***** Data records

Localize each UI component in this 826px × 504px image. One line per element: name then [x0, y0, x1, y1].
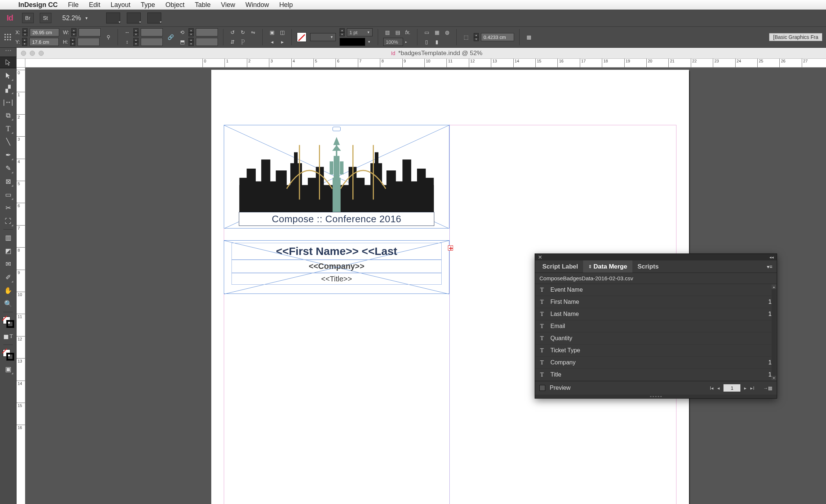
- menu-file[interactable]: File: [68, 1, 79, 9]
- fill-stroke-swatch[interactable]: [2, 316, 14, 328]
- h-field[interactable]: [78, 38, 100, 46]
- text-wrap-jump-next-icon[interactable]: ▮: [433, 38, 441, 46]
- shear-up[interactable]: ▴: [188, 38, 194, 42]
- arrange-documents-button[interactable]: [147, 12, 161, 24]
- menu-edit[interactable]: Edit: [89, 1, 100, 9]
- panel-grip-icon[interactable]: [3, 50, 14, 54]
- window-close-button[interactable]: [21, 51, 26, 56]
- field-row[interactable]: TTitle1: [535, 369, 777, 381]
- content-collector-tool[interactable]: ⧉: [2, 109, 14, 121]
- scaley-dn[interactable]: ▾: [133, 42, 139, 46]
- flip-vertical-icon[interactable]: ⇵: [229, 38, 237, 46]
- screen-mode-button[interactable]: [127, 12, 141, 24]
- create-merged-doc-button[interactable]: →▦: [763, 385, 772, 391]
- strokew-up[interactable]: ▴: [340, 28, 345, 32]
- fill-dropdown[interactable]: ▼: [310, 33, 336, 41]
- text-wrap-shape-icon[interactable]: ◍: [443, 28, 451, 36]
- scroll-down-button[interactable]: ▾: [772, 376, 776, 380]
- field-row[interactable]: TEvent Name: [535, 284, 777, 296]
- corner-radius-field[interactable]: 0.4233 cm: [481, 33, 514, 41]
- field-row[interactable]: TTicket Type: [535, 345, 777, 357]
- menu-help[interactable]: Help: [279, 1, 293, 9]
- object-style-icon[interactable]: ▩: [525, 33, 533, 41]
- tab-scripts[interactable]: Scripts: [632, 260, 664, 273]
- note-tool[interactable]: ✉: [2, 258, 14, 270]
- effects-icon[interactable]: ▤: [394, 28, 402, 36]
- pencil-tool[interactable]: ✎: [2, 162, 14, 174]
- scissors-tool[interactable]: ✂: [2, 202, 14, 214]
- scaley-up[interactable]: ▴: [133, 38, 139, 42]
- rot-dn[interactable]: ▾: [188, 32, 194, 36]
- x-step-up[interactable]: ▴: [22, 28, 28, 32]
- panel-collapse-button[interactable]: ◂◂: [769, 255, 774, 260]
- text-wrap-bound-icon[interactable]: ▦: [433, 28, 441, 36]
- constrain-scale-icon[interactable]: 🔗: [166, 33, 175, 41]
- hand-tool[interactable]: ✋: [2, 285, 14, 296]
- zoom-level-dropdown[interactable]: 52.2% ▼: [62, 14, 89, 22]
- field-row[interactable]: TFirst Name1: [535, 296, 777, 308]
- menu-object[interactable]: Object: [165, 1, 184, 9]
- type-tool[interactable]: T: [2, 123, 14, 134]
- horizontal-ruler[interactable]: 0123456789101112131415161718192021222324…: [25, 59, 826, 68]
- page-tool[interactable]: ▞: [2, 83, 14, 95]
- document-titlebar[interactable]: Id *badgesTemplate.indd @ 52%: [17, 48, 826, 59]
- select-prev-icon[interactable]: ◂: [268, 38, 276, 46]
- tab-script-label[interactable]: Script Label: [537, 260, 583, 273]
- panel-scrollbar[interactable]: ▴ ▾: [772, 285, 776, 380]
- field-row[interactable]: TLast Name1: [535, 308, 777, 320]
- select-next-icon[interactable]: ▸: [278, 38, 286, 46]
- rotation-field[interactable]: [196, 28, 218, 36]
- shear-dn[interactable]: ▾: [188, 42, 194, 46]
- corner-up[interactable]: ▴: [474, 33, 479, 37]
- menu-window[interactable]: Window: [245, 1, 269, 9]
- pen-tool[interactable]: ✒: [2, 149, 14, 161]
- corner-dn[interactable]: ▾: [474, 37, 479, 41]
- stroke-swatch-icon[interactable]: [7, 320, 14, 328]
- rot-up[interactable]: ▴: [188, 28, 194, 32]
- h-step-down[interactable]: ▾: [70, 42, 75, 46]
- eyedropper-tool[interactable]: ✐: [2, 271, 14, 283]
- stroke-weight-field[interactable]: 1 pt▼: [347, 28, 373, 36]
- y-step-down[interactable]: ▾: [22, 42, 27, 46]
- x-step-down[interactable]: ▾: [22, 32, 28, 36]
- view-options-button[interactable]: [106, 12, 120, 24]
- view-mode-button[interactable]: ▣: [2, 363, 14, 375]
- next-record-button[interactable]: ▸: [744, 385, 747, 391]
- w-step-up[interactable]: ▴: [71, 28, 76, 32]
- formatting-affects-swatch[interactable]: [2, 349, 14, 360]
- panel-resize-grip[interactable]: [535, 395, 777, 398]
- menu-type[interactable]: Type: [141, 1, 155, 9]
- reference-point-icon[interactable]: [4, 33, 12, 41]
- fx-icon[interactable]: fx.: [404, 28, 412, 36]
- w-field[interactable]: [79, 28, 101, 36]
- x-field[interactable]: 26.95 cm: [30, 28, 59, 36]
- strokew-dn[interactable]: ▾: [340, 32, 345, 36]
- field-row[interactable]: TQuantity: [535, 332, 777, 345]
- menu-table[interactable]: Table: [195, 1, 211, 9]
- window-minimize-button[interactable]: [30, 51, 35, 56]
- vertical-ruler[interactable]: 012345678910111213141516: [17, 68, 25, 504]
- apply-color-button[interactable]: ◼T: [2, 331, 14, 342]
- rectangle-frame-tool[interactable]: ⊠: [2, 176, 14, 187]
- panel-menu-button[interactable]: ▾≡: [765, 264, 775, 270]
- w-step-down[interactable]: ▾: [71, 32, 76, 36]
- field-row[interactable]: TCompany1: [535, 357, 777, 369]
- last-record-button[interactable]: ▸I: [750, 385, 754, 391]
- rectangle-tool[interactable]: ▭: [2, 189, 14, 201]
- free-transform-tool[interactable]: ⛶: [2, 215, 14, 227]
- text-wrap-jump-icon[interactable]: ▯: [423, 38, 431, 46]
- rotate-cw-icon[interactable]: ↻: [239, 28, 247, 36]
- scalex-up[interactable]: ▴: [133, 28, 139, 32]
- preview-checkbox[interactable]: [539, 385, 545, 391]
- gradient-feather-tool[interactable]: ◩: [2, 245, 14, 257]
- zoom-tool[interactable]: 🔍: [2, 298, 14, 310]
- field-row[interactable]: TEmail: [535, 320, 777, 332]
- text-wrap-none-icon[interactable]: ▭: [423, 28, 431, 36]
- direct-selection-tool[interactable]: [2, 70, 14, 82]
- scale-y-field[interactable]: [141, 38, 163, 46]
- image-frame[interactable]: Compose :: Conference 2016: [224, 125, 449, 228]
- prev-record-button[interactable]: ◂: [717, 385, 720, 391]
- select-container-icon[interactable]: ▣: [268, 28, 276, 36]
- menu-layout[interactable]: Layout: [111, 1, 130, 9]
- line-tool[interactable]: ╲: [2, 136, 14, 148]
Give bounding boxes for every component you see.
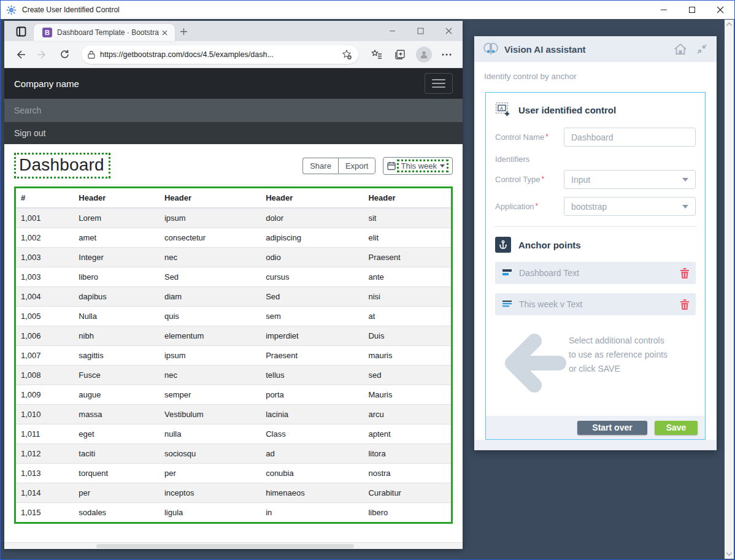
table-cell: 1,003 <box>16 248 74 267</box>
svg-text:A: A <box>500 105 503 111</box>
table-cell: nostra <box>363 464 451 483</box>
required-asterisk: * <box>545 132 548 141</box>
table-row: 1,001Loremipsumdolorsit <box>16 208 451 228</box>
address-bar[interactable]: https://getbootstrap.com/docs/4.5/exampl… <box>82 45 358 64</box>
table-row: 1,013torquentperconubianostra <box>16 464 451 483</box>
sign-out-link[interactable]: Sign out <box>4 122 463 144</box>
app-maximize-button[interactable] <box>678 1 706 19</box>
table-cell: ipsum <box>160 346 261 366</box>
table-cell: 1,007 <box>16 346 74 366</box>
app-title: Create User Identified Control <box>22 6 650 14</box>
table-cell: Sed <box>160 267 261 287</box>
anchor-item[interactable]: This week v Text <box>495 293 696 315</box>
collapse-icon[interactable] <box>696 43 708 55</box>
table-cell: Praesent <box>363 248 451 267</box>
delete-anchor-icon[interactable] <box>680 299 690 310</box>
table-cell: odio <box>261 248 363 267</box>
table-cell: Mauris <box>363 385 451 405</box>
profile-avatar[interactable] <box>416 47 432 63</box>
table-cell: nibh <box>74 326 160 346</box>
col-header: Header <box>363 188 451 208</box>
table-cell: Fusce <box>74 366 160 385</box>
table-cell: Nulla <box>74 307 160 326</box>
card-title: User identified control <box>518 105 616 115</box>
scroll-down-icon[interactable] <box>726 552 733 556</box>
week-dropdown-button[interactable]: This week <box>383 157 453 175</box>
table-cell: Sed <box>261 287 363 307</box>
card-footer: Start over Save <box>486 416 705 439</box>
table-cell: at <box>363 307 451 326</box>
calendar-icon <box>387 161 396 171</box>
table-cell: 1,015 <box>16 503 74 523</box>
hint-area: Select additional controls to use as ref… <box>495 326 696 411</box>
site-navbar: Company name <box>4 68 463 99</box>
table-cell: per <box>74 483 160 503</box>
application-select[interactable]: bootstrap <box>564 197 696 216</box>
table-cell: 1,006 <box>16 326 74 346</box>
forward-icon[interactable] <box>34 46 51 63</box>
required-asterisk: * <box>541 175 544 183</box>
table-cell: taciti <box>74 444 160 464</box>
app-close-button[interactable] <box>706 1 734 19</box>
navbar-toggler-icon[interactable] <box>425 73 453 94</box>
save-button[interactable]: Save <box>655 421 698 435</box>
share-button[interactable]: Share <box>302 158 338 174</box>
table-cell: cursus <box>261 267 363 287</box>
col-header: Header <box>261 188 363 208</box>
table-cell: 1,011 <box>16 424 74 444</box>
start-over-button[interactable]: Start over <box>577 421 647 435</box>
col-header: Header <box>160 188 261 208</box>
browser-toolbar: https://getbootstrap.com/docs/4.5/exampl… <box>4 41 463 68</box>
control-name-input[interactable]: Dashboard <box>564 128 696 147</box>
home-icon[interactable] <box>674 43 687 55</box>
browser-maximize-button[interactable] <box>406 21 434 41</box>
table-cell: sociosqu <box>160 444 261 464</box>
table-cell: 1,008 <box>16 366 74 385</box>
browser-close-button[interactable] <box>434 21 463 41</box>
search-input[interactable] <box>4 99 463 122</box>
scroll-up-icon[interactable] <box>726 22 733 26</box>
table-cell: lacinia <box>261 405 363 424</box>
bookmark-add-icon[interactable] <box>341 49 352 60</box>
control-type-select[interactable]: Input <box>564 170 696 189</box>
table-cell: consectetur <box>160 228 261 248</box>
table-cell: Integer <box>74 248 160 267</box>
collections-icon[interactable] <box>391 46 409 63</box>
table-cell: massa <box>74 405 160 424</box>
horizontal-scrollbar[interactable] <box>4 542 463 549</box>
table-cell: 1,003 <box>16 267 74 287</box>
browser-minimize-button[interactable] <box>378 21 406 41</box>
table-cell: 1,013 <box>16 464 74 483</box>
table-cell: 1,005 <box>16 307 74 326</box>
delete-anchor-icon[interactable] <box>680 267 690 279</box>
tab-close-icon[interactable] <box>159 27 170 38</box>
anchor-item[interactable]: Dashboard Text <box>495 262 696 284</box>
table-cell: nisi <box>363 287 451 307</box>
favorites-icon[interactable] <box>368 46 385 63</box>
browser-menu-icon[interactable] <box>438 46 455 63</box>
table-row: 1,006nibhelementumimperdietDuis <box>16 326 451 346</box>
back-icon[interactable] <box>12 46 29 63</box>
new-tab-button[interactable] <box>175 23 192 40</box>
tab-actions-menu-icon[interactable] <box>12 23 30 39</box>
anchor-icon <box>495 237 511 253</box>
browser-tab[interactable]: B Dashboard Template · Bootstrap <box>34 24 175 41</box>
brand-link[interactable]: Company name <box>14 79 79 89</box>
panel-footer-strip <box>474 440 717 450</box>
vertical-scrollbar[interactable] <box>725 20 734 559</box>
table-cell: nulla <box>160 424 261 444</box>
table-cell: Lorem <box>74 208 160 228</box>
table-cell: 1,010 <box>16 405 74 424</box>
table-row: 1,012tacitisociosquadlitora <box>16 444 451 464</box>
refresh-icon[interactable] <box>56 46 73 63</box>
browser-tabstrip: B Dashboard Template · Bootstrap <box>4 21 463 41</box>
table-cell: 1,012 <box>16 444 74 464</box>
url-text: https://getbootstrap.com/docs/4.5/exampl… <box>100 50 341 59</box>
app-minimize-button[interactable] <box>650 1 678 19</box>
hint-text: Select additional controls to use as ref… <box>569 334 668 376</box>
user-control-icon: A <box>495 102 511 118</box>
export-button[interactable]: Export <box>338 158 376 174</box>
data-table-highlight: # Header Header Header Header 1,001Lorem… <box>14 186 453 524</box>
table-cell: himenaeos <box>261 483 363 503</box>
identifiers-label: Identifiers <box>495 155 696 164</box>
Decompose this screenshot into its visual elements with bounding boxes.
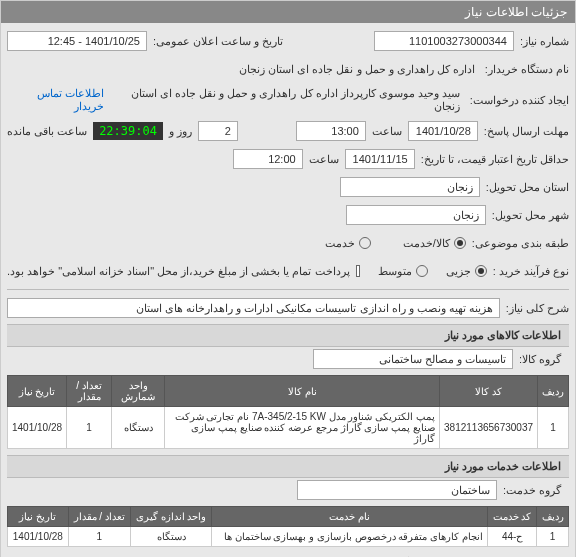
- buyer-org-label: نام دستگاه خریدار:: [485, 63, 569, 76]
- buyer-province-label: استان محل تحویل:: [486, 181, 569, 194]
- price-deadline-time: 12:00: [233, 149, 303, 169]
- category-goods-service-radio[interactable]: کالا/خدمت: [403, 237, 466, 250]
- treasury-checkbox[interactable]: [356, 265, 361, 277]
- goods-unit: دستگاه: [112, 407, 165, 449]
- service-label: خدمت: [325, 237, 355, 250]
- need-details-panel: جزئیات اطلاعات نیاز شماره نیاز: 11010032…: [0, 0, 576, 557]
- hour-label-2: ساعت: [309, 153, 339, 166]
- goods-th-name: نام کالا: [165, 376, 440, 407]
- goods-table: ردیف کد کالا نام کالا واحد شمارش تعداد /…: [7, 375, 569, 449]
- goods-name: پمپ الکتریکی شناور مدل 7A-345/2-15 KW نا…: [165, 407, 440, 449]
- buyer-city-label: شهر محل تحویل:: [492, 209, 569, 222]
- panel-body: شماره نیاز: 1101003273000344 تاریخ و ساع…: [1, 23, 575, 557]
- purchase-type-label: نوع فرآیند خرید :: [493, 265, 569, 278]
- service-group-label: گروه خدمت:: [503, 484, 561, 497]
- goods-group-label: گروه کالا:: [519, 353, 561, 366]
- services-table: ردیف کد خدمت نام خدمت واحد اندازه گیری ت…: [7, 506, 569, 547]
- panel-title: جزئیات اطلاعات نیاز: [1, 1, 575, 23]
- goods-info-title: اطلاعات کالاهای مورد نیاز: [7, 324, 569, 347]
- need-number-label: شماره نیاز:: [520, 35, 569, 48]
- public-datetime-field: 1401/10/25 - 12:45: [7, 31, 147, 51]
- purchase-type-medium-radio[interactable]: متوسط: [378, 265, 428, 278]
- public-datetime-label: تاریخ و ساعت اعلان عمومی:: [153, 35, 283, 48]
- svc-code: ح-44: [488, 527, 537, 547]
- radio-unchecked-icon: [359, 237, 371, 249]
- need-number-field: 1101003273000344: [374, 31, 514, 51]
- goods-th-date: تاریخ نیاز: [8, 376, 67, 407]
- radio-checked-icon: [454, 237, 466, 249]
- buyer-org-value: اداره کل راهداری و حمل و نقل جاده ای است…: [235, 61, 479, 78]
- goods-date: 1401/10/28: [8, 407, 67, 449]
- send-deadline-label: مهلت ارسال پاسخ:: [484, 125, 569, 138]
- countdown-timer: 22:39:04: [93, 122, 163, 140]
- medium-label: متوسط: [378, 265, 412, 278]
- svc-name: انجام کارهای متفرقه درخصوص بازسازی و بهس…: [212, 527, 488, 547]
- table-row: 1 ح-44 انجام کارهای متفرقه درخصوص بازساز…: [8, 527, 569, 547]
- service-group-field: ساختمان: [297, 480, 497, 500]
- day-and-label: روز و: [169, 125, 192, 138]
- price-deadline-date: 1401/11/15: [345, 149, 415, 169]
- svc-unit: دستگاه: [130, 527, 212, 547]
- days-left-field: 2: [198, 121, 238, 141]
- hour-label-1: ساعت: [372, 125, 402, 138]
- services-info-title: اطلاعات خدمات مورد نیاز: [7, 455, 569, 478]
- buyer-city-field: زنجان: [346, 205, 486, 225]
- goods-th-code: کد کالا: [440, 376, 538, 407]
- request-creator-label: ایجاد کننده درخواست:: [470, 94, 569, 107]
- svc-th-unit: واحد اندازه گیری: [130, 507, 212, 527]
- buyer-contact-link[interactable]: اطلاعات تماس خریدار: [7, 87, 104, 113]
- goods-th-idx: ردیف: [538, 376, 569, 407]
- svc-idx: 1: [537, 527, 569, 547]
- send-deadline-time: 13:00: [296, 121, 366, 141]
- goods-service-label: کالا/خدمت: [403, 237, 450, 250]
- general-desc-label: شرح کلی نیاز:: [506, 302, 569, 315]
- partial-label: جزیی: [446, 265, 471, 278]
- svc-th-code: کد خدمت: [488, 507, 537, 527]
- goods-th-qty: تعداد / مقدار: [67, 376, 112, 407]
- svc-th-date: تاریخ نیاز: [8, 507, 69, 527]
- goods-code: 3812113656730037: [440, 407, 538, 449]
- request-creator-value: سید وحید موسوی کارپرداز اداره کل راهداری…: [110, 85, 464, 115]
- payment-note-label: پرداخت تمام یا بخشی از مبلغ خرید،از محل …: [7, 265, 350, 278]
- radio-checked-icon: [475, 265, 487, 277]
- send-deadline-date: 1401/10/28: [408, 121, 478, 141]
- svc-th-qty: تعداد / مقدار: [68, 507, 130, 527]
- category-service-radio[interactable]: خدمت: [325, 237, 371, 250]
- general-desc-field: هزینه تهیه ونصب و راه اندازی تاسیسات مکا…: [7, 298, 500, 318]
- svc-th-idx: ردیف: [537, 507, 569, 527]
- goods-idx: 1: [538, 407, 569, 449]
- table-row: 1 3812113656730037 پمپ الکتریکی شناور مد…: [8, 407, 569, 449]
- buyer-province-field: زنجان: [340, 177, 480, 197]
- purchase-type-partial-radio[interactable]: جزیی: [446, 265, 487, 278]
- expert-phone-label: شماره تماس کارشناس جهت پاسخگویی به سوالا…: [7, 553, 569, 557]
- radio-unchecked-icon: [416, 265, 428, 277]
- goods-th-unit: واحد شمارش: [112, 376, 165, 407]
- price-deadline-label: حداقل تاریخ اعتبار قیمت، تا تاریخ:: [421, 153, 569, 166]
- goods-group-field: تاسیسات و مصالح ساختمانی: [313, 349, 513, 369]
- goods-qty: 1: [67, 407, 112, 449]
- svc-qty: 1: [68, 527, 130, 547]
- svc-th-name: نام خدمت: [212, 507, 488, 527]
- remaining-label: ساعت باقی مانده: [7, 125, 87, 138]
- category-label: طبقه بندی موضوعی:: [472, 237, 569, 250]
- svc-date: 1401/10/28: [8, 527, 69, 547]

**********

* What this task involves: Only a number is wanted. Count the lines of the data that contain "shear".

* Result for this exercise: 2